I 400 MILA abbonati dell`Atac, che entro l`anno prossimo saranno muniti del nuovo abbonamento magnetico, potrebbero essere a rischio schedatura. Gli abbonamenti con tanto di micro-chip, nel quale sono riportati tutti i dati dell`abbonato, verranno, infatti, letti e memorizzati dalle 7900 nuove obliteratrici che l`Atac ha fatto montare su autobus e nelle stazioni metropolitane. Più che delle obliteratrici, sono dei terminali, in grado di immagazzinare dati, che vengono poi riversati sul computer centrale dell`azienda.

Un processo che è stato illustrato, ieri, nel corso di una conferenza stampa che si è tenuta presso la direzione generale dell`Atac, e alla quale hanno preso parte i vertici dell`azienda.

Un incontro che è servito ad illustrare le potenzialità delle nuove obliteratrici prodotte dalla Erg Motorola. Ma si è parlato anche dei limiti che questi apparecchi ultra-moderni (Roma è la prima città europea ad utilizzarli) possono avere dal punto di vista della privacy. «L`azienda dei trasporti non ha alcun interesse a mantenere i dati, con i relativi spostamenti dei suoi abbonati», ha subito puntualizzato il presidente dell`Atac, Mario di Carlo. Tecnicamente, però, le obliteratrici consentono di monitorare gli spostamenti degli utenti. «Dal punto di vista tecnico è possibile – ha confermato Di Carlo – ma non vedo che interesse potremmo avere a raccogliere questo genere di dati».

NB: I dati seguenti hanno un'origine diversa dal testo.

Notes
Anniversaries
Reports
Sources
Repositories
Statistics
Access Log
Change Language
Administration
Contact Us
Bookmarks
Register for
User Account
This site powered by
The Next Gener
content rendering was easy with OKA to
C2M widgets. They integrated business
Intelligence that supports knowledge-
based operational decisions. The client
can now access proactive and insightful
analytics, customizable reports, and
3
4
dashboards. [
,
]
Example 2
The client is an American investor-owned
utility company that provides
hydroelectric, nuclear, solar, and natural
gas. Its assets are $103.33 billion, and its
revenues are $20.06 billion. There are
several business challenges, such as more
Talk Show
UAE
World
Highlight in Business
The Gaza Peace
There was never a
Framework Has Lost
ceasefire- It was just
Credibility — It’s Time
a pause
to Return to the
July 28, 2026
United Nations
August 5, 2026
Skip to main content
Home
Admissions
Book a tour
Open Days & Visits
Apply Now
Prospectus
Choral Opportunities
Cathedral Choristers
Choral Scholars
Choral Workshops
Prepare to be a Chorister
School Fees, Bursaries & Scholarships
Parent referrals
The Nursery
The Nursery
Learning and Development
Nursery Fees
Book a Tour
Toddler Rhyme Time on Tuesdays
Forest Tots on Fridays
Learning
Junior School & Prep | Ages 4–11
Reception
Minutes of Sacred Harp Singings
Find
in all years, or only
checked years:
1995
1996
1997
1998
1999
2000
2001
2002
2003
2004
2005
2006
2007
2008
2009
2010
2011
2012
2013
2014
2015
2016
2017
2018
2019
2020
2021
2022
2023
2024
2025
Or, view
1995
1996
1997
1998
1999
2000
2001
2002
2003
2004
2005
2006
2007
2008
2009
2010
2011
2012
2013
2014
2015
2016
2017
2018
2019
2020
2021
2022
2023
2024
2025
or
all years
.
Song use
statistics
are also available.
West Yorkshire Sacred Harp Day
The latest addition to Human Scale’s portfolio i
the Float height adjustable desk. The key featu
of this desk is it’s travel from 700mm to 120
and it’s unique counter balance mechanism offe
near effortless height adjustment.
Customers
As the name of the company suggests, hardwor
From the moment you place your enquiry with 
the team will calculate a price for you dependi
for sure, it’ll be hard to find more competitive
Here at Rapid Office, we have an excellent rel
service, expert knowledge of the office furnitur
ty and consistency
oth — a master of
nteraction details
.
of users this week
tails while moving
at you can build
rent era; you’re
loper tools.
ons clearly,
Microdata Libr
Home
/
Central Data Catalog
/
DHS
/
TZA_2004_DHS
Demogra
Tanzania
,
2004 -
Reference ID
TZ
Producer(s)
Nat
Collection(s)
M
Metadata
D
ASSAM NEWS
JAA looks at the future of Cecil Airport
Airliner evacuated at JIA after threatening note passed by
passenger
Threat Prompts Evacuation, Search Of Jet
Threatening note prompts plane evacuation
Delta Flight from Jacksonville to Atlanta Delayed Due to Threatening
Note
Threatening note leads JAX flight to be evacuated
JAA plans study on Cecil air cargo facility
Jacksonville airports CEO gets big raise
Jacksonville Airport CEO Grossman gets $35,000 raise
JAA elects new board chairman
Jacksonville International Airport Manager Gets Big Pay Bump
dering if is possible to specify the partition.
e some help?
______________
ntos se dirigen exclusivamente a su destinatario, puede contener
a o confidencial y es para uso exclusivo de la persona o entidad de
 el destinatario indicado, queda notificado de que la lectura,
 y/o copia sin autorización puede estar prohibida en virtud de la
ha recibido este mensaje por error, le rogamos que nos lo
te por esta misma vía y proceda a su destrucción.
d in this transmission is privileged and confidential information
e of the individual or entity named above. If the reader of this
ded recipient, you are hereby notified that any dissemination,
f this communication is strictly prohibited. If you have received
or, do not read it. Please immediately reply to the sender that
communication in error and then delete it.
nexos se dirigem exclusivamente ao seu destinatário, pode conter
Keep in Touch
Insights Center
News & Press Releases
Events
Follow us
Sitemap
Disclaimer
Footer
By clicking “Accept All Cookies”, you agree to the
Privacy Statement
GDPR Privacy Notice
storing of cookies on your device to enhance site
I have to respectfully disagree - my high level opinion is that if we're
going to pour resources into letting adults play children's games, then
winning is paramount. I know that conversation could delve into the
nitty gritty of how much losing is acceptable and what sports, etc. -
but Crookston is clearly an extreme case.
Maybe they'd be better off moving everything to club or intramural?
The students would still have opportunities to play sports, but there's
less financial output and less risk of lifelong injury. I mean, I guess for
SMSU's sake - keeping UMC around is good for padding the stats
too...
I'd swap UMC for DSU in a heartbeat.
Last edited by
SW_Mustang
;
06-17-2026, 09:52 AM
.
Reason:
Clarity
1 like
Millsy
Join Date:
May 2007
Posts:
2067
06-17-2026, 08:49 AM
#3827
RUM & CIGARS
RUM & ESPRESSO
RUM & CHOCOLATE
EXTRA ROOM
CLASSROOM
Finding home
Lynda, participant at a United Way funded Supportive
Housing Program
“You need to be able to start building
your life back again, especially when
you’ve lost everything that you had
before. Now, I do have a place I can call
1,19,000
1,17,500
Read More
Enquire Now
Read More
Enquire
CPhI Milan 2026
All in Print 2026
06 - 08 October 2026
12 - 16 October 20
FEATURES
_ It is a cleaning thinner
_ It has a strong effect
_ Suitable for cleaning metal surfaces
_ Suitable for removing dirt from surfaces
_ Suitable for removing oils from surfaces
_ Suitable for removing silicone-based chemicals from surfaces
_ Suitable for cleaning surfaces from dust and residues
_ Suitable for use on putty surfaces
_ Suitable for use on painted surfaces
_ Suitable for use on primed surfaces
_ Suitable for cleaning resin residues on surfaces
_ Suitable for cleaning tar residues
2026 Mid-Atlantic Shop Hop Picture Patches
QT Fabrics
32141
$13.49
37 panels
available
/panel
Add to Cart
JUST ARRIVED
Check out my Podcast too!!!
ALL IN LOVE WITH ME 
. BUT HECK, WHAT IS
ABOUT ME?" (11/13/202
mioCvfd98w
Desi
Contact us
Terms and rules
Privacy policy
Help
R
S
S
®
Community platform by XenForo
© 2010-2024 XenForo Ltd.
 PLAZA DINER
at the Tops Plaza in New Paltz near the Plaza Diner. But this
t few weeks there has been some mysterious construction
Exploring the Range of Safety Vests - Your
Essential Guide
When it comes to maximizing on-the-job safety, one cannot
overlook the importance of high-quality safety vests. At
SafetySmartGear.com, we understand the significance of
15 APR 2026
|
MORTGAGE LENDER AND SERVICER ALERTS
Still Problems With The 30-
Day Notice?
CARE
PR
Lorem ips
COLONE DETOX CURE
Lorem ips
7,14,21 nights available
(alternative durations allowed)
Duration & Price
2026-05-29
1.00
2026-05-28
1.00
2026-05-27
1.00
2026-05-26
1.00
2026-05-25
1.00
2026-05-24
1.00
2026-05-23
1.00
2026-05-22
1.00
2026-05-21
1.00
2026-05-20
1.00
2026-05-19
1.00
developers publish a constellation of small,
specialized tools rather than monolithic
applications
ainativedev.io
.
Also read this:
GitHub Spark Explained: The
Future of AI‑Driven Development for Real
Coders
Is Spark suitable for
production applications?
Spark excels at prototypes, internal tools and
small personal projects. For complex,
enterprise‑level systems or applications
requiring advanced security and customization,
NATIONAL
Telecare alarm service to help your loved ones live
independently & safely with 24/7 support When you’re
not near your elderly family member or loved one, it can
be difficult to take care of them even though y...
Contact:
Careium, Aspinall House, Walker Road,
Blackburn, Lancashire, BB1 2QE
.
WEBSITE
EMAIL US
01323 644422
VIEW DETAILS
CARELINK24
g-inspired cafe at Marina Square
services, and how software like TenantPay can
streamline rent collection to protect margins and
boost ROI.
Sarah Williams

Un particolare che, tuttavia, ha già fatto insorgere l`associazione dei consumatori, Codacons. «Se queste obliteratrici sono in grado di seguire gli spostamenti degli utenti – ha detto il presidente, Carlo Rienzi – si viola la privacy di chi fa uso dei mezzi pubblici». Per questo motivo, il Codacons ha annunciato che presenterà un esposto al garante per la privacy, con il quale chiederà di verificare se le nuove obliteratrici non siano fuorilegge.